Also see our care home review for Longhill House for more information

This inspection was carried out on 7th December 2005.

CSCI has not published a star rating for this report, though using similar criteria we estimate that the report is Good. The way we rate inspection reports is consistent for all houses, though please be aware that this may be different from an official CSCI judgement.

The inspector made no statutory requirements on the home as a result of this inspection and there were no outstanding actions from the previous inspection report.

What follows are excerpts from this inspection report. For more information read the full report on the next tab.

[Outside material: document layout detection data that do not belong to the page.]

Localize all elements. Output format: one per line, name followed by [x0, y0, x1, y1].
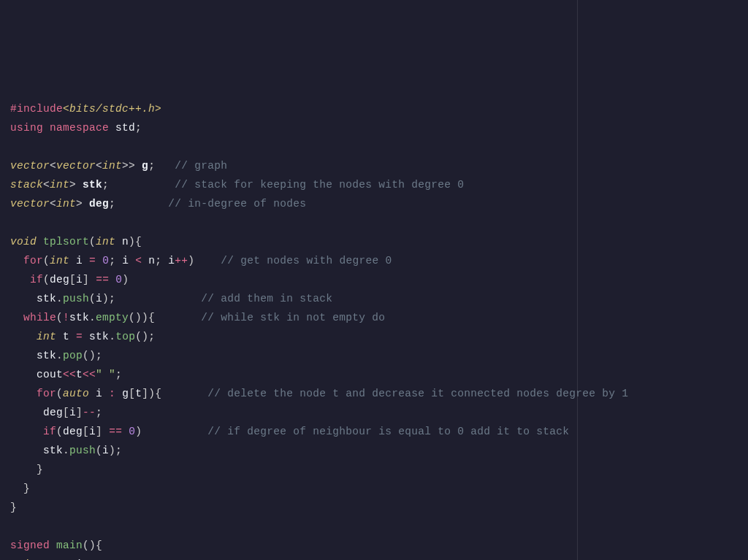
code-token: ();	[83, 350, 102, 361]
code-token	[69, 255, 76, 266]
code-token: while	[23, 312, 56, 323]
code-line[interactable]: stk.pop();	[10, 346, 738, 365]
code-token: >	[69, 179, 76, 191]
code-line[interactable]: vector<int> deg; // in-degree of nodes	[10, 194, 738, 213]
code-token: deg	[89, 198, 109, 210]
code-line[interactable]: signed main(){	[10, 536, 738, 555]
code-token: ]	[83, 274, 89, 285]
code-token: <	[43, 179, 50, 191]
code-token	[10, 464, 37, 475]
code-token: for	[37, 388, 56, 399]
code-token: )	[188, 255, 194, 266]
code-line[interactable]: int n; cin>>n;	[10, 555, 738, 560]
code-token: if	[43, 426, 56, 437]
code-token	[115, 236, 122, 248]
code-token: :	[109, 388, 115, 399]
code-line[interactable]: deg[i]--;	[10, 403, 738, 422]
code-line[interactable]: cout<<t<<" ";	[10, 365, 738, 384]
code-token	[10, 255, 23, 266]
code-token: g	[142, 160, 148, 172]
code-token: vector	[56, 160, 96, 172]
code-token: for	[23, 255, 43, 266]
code-line[interactable]: for(auto i : g[t]){ // delete the node t…	[10, 384, 738, 403]
code-token: [	[63, 407, 69, 418]
code-token: using	[10, 122, 43, 134]
code-line[interactable]: while(!stk.empty()){ // while stk in not…	[10, 308, 738, 327]
code-token: // graph	[175, 160, 227, 172]
code-line[interactable]	[10, 517, 738, 536]
code-token	[122, 426, 129, 437]
code-token: ;	[109, 255, 115, 266]
code-token: int	[102, 160, 122, 172]
code-token	[50, 540, 56, 551]
code-line[interactable]	[10, 213, 738, 232]
code-token: int	[50, 179, 69, 191]
code-token	[10, 369, 37, 380]
code-token: <bits/stdc++.h>	[63, 103, 161, 115]
code-token	[161, 255, 168, 266]
code-token: pop	[63, 350, 83, 361]
code-token	[142, 255, 148, 266]
code-line[interactable]: stack<int> stk; // stack for keeping the…	[10, 175, 738, 194]
code-token	[10, 388, 37, 399]
code-token: (	[43, 255, 50, 266]
code-token	[56, 331, 63, 342]
code-line[interactable]: }	[10, 479, 738, 498]
code-line[interactable]: if(deg[i] == 0) // if degree of neighbou…	[10, 422, 738, 441]
code-token: <	[135, 255, 142, 266]
code-line[interactable]	[10, 137, 738, 156]
code-token: int	[37, 331, 56, 342]
code-line[interactable]: using namespace std;	[10, 118, 738, 137]
code-line[interactable]: stk.push(i);	[10, 441, 738, 460]
code-token	[115, 388, 122, 399]
code-line[interactable]: #include<bits/stdc++.h>	[10, 99, 738, 118]
code-token: t	[76, 369, 83, 380]
code-token: int	[96, 236, 115, 248]
code-token: );	[102, 293, 115, 304]
code-token: vector	[10, 198, 50, 210]
code-line[interactable]: if(deg[i] == 0)	[10, 270, 738, 289]
code-token: <<	[83, 369, 96, 380]
code-token: stk	[43, 445, 63, 456]
code-line[interactable]: vector<vector<int>> g; // graph	[10, 156, 738, 175]
code-token: void	[10, 236, 37, 248]
code-token: 0	[129, 426, 135, 437]
code-line[interactable]: void tplsort(int n){	[10, 232, 738, 251]
code-token: );	[109, 445, 122, 456]
code-token: // delete the node t and decrease it con…	[207, 388, 628, 399]
code-token: t	[135, 388, 142, 399]
code-token	[155, 160, 175, 172]
code-token: (	[43, 274, 50, 285]
code-line[interactable]: for(int i = 0; i < n; i++) // get nodes …	[10, 251, 738, 270]
code-line[interactable]: }	[10, 460, 738, 479]
code-token: ]	[76, 407, 83, 418]
code-token: <	[50, 160, 56, 172]
code-token	[194, 255, 221, 266]
code-token: n	[148, 255, 155, 266]
code-token: vector	[10, 160, 50, 172]
code-line[interactable]: }	[10, 498, 738, 517]
code-token: }	[23, 483, 30, 494]
code-token: i	[76, 255, 83, 266]
code-line[interactable]: stk.push(i); // add them in stack	[10, 289, 738, 308]
code-token: int	[56, 198, 76, 210]
code-line[interactable]: int t = stk.top();	[10, 327, 738, 346]
code-token	[83, 255, 89, 266]
code-token: .	[63, 445, 69, 456]
code-token	[115, 255, 122, 266]
code-token: <	[50, 198, 56, 210]
code-token	[10, 350, 37, 361]
code-token: deg	[63, 426, 83, 437]
code-token: ){	[129, 236, 142, 248]
code-token: deg	[50, 274, 69, 285]
code-token: " "	[96, 369, 115, 380]
code-token	[83, 198, 89, 210]
code-editor[interactable]: #include<bits/stdc++.h>using namespace s…	[10, 99, 738, 560]
code-token: tplsort	[43, 236, 89, 248]
code-token: push	[69, 445, 96, 456]
code-token: // get nodes with degree 0	[221, 255, 392, 266]
code-token	[10, 445, 43, 456]
code-token: i	[96, 388, 102, 399]
code-token: ;	[155, 255, 161, 266]
code-token: i	[76, 274, 83, 285]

What the care home does well

The home has a very welcoming and friendly feel to it. The staff are very conscientious. Residents, or relatives where appropriate, are always involved with the compiling of care plans. These are very detailed and reflect the things that are important to the residents. The time is taken to ensure that what may seem like small things are recorded as these are very important for the quality of life of the residents and ensuring that the staff give the care which the resident chooses and needs. Residents benefit from the staff being well trained and they were more than satisfied with the quality of care provided residents commented on the staff being very caring and kind. The home provides basic induction training which is given to all new staff when they start working this provides the staff with the skills to care for the residents properly. The home also provides more specialised training in dementia etc. to enable them to meet the more personal needs of individual residents. Residents live in a safe environment as staff are trained in all aspects of health and safety.

What has improved since the last inspection?

This was an unannounced inspection undertaken over 4 hours. The home was looked at as were some records and residents were spoken with.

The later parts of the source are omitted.